--- START ---

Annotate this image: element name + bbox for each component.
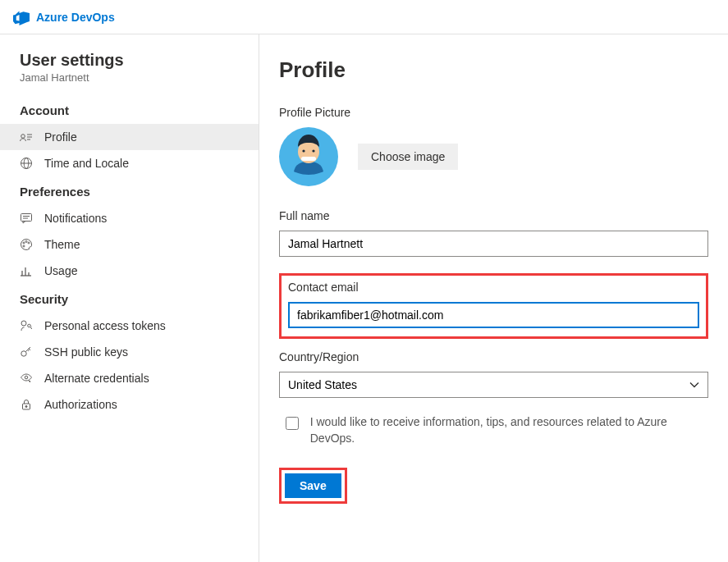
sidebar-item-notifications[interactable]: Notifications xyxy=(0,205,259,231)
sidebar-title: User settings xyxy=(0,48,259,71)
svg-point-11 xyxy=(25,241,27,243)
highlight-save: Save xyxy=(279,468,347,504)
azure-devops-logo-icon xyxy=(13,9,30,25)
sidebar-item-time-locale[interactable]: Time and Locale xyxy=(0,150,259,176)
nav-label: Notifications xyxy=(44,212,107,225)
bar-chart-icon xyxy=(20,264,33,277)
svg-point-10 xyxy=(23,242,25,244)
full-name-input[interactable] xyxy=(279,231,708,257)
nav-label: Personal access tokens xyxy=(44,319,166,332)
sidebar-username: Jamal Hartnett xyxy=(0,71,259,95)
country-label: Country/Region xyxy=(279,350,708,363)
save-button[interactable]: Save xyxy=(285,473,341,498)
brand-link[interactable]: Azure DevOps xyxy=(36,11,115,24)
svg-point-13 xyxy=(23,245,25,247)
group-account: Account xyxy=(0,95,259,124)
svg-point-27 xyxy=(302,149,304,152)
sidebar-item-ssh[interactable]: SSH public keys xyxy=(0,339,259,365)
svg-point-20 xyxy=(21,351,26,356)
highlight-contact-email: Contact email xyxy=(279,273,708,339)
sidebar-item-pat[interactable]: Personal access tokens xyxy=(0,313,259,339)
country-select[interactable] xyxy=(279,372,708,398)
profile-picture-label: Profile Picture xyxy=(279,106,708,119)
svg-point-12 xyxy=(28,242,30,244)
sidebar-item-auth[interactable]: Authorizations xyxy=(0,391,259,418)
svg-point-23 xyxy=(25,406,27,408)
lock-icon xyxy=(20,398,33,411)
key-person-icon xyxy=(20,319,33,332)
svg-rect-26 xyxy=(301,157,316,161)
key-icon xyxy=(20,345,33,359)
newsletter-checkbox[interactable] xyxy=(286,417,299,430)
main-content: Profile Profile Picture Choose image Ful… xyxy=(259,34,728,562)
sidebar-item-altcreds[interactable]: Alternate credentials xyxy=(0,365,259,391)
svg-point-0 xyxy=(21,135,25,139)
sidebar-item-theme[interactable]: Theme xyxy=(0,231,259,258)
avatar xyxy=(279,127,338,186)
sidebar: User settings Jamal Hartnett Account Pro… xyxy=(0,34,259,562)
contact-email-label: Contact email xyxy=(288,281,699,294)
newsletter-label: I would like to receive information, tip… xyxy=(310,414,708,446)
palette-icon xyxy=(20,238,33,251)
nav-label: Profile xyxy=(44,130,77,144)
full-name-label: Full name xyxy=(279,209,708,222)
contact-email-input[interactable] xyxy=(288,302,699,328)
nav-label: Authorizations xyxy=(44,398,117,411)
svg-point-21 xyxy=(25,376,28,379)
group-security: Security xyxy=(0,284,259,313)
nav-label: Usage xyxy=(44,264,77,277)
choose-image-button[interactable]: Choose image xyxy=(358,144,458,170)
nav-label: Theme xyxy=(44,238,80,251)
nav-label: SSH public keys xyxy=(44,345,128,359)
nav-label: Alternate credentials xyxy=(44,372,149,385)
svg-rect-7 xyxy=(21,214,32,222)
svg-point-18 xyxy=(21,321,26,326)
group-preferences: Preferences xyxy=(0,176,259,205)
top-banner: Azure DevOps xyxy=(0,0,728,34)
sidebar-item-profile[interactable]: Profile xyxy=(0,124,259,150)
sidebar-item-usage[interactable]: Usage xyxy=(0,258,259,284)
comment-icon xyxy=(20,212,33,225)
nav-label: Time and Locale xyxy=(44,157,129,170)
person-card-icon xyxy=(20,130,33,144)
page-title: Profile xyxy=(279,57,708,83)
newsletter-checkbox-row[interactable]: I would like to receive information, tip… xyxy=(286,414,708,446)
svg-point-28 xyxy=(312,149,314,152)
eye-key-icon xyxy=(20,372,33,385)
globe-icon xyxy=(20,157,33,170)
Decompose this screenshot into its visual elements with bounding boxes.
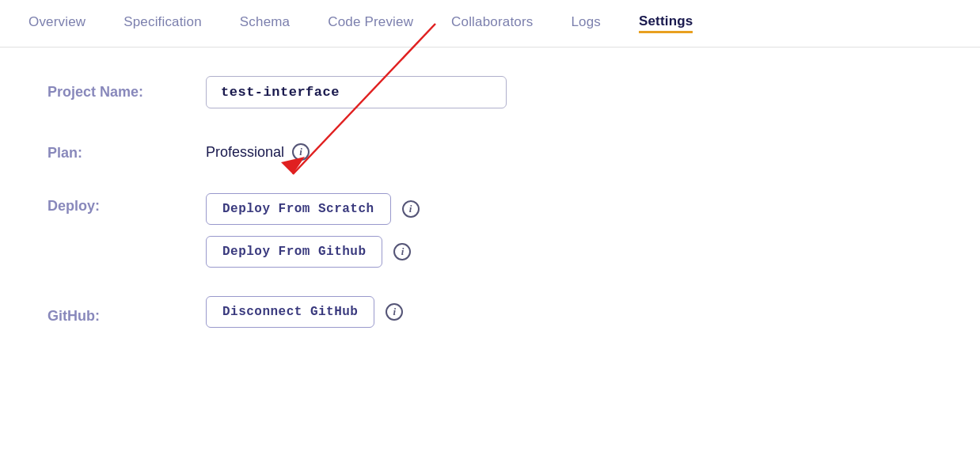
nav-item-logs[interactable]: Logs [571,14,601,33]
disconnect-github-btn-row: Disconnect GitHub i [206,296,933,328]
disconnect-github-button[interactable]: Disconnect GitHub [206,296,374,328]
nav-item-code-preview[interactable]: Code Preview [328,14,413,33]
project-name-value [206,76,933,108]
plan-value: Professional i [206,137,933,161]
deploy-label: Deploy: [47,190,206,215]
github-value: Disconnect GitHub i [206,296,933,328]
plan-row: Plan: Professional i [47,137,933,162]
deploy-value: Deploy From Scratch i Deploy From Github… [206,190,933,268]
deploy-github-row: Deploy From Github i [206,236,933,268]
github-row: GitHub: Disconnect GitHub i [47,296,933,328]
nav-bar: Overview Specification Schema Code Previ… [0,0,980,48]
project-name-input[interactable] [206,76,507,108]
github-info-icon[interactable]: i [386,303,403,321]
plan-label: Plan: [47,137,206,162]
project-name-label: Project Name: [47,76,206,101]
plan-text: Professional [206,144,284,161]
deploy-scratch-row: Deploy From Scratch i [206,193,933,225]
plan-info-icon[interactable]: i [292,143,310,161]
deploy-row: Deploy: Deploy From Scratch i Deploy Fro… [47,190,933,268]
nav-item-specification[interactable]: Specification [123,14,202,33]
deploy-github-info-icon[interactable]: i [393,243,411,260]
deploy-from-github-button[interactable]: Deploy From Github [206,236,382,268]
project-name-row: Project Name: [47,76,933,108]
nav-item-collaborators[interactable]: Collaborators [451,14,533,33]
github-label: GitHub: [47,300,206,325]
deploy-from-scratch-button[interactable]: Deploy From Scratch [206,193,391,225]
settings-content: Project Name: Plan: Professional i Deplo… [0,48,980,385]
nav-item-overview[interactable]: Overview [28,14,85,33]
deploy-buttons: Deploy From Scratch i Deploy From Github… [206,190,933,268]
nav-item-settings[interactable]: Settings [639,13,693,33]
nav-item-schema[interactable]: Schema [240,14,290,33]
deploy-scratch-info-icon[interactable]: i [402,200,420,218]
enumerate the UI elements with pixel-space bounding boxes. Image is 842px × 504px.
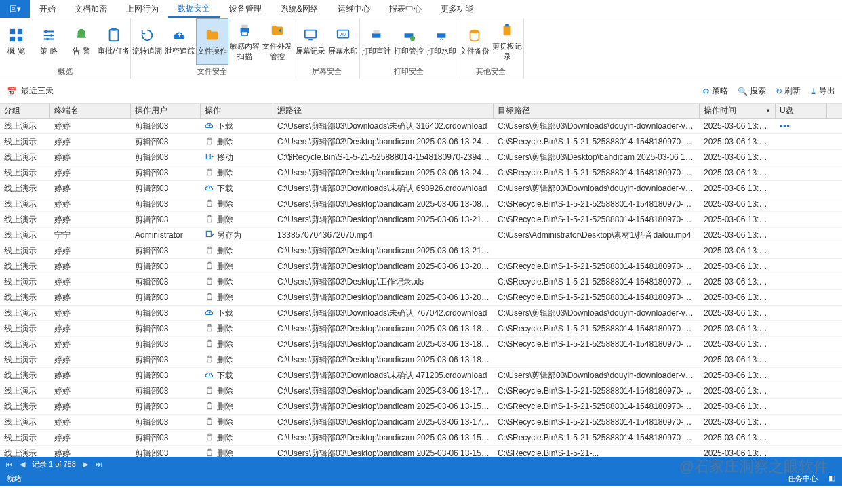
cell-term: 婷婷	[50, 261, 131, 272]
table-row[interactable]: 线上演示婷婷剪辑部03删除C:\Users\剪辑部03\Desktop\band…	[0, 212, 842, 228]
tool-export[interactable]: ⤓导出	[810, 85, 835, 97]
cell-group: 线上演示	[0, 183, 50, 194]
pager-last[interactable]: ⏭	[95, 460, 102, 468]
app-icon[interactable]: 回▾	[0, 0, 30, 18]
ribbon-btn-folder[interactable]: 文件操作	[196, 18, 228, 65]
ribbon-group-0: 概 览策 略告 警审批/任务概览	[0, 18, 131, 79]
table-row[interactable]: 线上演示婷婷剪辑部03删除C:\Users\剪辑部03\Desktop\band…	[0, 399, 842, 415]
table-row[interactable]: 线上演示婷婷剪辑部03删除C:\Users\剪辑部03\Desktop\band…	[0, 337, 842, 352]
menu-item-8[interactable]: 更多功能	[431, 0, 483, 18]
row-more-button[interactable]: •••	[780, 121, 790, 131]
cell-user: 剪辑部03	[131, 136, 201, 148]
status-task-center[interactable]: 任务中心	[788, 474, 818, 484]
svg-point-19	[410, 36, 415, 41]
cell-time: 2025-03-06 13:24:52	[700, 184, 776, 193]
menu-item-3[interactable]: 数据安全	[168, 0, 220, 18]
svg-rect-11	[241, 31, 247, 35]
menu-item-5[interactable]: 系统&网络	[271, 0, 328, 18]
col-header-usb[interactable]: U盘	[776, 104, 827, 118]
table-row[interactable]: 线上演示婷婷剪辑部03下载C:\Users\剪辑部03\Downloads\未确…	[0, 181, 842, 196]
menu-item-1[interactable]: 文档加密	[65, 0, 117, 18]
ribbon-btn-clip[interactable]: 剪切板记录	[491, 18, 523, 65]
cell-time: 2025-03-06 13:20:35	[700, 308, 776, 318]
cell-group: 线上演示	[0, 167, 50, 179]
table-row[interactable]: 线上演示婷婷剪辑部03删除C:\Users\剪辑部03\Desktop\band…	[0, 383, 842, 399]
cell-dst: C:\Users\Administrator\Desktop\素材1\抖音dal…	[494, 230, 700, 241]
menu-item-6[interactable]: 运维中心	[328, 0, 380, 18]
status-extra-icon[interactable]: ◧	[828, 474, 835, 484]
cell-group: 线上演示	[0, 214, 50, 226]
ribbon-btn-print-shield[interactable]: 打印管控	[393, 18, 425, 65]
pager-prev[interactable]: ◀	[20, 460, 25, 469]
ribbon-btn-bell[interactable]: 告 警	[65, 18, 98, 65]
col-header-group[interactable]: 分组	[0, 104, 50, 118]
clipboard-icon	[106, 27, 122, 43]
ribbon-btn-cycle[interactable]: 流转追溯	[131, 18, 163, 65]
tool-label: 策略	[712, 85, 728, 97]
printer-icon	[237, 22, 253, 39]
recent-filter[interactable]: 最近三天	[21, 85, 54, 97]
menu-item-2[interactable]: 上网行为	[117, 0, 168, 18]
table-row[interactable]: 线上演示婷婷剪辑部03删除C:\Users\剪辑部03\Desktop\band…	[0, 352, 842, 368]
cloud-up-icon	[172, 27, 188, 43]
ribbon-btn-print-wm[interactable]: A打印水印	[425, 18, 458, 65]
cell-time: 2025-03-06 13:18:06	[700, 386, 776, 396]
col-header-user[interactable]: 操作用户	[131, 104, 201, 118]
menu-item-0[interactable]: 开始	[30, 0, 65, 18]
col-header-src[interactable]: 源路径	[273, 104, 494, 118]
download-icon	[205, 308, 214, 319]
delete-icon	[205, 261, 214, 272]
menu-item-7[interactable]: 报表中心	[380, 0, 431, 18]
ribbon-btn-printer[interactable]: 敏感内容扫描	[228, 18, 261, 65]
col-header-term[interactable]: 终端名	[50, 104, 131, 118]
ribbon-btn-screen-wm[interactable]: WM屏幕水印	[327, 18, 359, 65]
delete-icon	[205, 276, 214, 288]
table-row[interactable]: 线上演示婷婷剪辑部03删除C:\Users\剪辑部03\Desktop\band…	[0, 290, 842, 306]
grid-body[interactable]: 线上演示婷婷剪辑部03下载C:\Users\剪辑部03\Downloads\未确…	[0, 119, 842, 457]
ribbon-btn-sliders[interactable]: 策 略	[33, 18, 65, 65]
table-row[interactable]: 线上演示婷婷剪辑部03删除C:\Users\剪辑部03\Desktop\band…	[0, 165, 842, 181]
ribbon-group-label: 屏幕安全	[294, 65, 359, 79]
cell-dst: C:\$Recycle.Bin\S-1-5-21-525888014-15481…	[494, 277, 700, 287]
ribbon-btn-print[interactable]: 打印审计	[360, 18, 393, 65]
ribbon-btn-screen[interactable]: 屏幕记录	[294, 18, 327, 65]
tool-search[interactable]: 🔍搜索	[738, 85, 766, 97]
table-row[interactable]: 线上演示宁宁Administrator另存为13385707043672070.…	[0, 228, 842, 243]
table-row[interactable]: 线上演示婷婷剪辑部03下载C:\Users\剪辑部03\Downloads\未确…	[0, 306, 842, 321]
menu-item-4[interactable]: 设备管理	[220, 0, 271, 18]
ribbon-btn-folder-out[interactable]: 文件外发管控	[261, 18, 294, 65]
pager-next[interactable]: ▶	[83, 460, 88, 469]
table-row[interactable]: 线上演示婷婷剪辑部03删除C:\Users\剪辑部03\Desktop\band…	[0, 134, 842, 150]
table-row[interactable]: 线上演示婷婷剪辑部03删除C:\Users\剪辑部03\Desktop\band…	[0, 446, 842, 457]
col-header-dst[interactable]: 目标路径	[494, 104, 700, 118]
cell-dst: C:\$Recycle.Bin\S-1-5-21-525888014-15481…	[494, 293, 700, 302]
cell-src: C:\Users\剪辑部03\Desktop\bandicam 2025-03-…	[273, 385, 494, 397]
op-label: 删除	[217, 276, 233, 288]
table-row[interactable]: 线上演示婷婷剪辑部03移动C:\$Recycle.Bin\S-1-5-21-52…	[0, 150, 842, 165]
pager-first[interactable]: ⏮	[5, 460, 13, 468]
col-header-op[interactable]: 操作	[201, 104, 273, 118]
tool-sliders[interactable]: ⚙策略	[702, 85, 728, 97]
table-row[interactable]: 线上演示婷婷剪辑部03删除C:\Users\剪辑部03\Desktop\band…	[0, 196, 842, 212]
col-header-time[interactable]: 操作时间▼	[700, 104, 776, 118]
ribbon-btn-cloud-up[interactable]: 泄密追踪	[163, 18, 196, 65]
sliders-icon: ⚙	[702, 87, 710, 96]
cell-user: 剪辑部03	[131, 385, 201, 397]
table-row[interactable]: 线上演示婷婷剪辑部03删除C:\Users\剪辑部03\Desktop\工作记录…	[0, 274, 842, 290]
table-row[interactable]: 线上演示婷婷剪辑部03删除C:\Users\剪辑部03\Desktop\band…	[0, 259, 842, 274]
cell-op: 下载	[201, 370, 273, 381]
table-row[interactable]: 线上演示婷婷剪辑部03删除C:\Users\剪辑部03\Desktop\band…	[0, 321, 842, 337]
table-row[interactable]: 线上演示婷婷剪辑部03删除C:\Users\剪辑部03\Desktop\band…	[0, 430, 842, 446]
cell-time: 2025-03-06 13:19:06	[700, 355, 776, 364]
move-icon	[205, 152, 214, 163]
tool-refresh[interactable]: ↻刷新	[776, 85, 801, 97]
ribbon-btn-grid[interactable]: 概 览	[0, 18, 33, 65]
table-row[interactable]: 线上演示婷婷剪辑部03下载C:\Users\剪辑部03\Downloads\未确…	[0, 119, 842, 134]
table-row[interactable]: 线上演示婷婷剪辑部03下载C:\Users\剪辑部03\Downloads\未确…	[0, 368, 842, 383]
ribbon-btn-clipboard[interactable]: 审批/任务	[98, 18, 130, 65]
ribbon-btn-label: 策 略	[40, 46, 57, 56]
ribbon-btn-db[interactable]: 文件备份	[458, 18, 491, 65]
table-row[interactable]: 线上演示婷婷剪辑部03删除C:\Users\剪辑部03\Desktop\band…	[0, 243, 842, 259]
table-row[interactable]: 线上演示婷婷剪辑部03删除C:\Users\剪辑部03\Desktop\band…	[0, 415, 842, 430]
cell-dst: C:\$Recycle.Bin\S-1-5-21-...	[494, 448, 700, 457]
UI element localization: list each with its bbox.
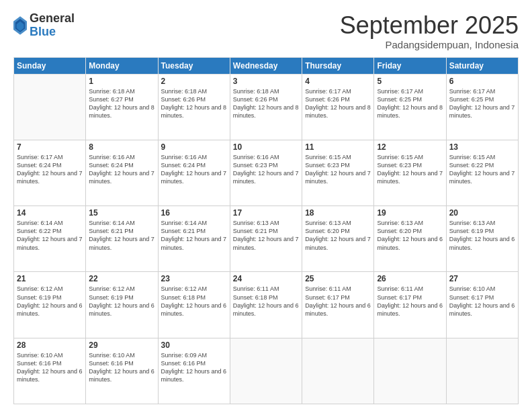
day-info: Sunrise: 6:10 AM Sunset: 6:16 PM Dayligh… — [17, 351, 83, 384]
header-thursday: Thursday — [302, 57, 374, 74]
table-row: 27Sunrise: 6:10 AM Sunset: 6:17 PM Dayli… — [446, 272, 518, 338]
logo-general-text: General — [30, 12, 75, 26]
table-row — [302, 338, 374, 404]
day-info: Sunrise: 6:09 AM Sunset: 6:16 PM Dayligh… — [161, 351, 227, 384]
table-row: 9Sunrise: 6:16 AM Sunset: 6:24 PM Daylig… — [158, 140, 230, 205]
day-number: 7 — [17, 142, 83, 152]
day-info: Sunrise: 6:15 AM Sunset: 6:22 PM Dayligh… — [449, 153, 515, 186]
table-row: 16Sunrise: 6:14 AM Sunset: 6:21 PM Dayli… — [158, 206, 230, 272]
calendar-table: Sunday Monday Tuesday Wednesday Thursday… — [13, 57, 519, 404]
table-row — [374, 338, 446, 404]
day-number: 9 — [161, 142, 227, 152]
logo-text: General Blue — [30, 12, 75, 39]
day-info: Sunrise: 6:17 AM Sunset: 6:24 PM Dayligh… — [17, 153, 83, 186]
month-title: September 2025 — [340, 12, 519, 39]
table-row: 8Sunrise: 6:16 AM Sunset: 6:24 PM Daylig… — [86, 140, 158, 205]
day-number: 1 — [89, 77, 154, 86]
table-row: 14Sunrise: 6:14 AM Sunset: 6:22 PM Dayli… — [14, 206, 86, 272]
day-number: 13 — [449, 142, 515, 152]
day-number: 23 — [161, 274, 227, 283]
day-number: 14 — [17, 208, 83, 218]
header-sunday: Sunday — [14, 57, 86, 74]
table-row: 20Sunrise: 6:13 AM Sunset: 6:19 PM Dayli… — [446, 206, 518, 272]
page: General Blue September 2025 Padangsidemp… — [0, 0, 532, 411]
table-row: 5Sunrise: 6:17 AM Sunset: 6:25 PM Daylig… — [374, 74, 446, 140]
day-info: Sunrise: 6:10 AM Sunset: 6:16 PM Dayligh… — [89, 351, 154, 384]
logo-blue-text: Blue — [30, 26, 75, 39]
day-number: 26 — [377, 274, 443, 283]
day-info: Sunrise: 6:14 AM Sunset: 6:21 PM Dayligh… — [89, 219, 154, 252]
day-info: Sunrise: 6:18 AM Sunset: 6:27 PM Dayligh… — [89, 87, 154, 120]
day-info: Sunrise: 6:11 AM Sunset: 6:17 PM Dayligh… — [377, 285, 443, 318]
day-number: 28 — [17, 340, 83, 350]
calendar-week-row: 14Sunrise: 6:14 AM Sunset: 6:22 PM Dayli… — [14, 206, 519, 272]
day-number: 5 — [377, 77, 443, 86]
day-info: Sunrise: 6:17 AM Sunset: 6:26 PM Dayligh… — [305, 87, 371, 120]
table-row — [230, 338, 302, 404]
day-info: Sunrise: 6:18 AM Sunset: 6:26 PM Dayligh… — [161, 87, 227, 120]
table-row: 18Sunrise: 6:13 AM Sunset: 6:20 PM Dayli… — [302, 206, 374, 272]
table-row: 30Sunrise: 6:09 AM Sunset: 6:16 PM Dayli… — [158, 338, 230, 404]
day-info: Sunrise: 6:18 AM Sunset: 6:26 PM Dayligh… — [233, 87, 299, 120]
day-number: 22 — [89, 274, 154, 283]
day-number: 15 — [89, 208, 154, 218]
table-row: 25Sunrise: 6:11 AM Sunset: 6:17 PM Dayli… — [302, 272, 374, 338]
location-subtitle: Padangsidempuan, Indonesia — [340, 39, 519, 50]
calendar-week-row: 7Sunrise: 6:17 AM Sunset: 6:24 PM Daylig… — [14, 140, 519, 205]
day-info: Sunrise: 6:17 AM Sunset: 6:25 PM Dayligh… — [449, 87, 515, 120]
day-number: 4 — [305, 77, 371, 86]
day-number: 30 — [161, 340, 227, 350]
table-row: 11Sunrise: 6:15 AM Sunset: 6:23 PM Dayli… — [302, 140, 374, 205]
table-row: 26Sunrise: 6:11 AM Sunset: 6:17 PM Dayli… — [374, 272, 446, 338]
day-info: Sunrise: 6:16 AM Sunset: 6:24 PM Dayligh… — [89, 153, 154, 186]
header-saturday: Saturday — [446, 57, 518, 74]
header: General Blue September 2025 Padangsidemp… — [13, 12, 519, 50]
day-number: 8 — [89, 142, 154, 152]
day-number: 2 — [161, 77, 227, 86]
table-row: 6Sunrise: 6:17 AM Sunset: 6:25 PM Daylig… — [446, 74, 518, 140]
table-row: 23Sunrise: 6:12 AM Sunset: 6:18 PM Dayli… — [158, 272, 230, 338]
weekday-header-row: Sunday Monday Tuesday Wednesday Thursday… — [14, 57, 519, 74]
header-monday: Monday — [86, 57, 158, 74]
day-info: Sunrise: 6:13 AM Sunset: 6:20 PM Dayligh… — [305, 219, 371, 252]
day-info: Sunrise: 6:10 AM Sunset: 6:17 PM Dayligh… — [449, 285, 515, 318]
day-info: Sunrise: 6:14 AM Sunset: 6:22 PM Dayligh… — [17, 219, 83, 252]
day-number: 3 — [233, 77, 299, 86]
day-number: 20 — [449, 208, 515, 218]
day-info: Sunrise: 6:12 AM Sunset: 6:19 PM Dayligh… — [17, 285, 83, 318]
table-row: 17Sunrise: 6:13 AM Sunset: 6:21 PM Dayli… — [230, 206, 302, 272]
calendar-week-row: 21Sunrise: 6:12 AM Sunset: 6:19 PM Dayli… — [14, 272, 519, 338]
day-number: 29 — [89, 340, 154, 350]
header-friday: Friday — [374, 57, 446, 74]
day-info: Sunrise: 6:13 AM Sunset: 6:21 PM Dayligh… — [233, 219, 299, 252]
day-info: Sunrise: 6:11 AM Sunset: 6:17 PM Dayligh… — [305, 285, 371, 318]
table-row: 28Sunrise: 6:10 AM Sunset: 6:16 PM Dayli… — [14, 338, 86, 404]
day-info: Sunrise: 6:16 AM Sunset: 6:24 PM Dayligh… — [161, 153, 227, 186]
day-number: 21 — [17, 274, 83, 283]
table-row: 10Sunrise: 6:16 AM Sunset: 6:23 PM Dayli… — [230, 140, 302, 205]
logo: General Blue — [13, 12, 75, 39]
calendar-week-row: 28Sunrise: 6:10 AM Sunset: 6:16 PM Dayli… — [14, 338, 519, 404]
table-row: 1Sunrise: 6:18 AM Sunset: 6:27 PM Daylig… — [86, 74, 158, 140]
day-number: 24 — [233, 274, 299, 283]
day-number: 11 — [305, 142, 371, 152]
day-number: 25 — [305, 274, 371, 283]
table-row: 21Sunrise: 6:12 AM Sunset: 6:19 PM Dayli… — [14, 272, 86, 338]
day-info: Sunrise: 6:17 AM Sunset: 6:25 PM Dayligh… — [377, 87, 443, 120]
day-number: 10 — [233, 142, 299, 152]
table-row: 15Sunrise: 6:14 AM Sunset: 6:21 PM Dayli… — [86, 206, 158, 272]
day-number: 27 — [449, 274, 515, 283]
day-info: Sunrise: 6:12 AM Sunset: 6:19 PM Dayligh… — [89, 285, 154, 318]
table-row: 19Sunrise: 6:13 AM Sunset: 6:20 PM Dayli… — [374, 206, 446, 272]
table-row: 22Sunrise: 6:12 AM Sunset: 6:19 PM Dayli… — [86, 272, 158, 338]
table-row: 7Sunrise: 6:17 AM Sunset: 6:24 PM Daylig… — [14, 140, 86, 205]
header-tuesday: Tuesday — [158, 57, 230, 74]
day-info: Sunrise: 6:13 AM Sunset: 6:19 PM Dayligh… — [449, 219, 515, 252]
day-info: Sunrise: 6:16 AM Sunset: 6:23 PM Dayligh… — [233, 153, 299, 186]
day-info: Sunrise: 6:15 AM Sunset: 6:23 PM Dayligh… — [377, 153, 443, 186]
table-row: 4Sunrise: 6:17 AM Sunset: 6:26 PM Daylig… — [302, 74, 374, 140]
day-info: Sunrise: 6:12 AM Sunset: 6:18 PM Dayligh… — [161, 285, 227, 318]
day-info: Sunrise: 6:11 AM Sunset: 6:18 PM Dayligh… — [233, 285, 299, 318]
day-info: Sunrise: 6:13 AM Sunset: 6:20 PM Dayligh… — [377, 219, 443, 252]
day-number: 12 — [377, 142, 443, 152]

--- END ---

> Problem statement
Reproduce each line from the listing above that includes the word "Disconnect".

> Finished task
disconnect-github-btn-row: Disconnect GitHub i [206,296,933,328]
disconnect-github-button[interactable]: Disconnect GitHub [206,296,374,328]
github-value: Disconnect GitHub i [206,296,933,328]
github-row: GitHub: Disconnect GitHub i [47,296,933,328]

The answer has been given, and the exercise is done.